Él me observó antes de asentir.—Vamos. Tú también necesitas meditar. Akari te guiará— llamó, y pude escuchar a la mujer refunfuñar desde el lugar donde se había apartado, sentada con las piernas cruzadas.
—Vamos, niña. Es hora de alinear tu espíritu, como dice Sensei—.
Me encogí de hombros mientras me acomodaba.
Para mi sorpresa, Akari no era una mala instructora, y mucho después, cuando me asenté en postura de loto con las manos en diferentes posiciones para alinear mi energía, comprendí que toda esa experiencia era en realidad un curso para potenciales ciborgpsicópatas.
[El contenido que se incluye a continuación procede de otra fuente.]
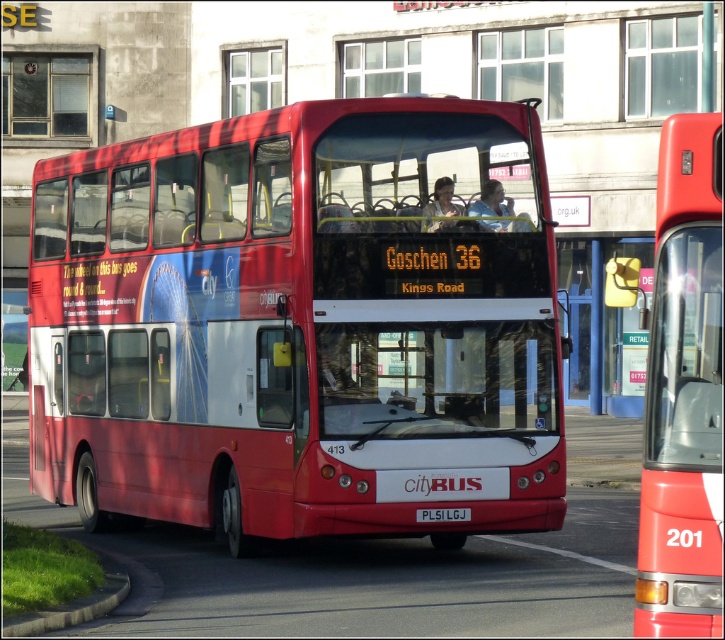 Between matte red bus at center and black plastic license plate at center, which one has less height?

black plastic license plate at center is shorter.

Can you confirm if matte red bus at center is smaller than black plastic license plate at center?

No.

Where is `matte red bus at center`? This screenshot has width=725, height=640. matte red bus at center is located at coordinates (683, 392).

The image size is (725, 640). What do you see at coordinates (442, 205) in the screenshot?
I see `matte plastic face at center` at bounding box center [442, 205].

The height and width of the screenshot is (640, 725). In order to click on matte plastic face at center in this screenshot , I will do `click(442, 205)`.

I want to click on matte plastic face at center, so click(442, 205).

What do you see at coordinates (302, 324) in the screenshot? This screenshot has height=640, width=725. I see `shiny red bus at center` at bounding box center [302, 324].

How much distance is there between shiny red bus at center and black plastic license plate at center?

shiny red bus at center and black plastic license plate at center are 3.15 meters apart.

At what (x,y) coordinates should I click in order to perform the action: click on shiny red bus at center. Please return your answer as a coordinate pair (x, y). The image size is (725, 640). Looking at the image, I should click on (302, 324).

Identify the location of shiny red bus at center. The image size is (725, 640). (302, 324). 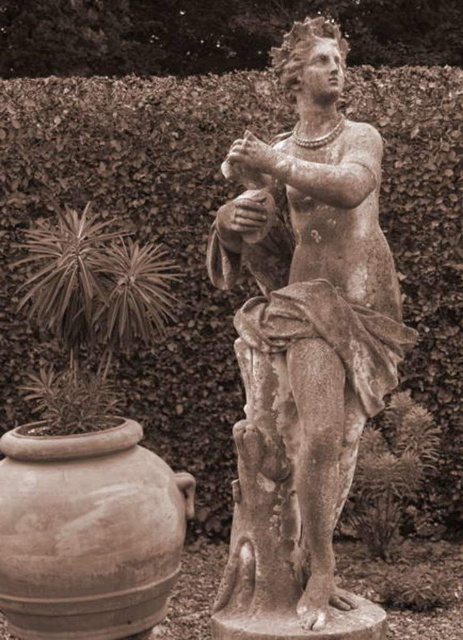 Can you confirm if green leafy hedge at upper center is shorter than stone statue at center?

No, green leafy hedge at upper center is not shorter than stone statue at center.

Does green leafy hedge at upper center have a lesser width compared to stone statue at center?

No, green leafy hedge at upper center is not thinner than stone statue at center.

The height and width of the screenshot is (640, 463). I want to click on green leafy hedge at upper center, so click(x=139, y=236).

How distant is green leafy hedge at upper center from brown clay vase at lower left?

They are 1.43 meters apart.

How distant is green leafy hedge at upper center from brown clay vase at lower left?

green leafy hedge at upper center is 4.68 feet from brown clay vase at lower left.

Is point (220, 342) less distant than point (108, 580)?

No, (220, 342) is further to viewer.

Where is `green leafy hedge at upper center`? green leafy hedge at upper center is located at coordinates (139, 236).

Locate an element on the screen. stone statue at center is located at coordinates (313, 291).

Between stone statue at center and brown clay vase at lower left, which one is positioned lower?

brown clay vase at lower left

Is point (255, 227) more distant than point (163, 528)?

Jun también estaba allí, y Akari formaba parte de Kamikaze.
Todos estaban bajo la atenta mirada de Sensei, mantenidos sanos y estables, en la medida en que Los Colmillos del Tigre podían cuidarlos.
Vaya, me sorprendió un poco. No sospechas que una banda se preocupe tanto, pero supongo que cuando inviertes miles de eddies en equipamiento para ellos, evitar que pierdan por completo la cabeza, es cuestión de interés propio.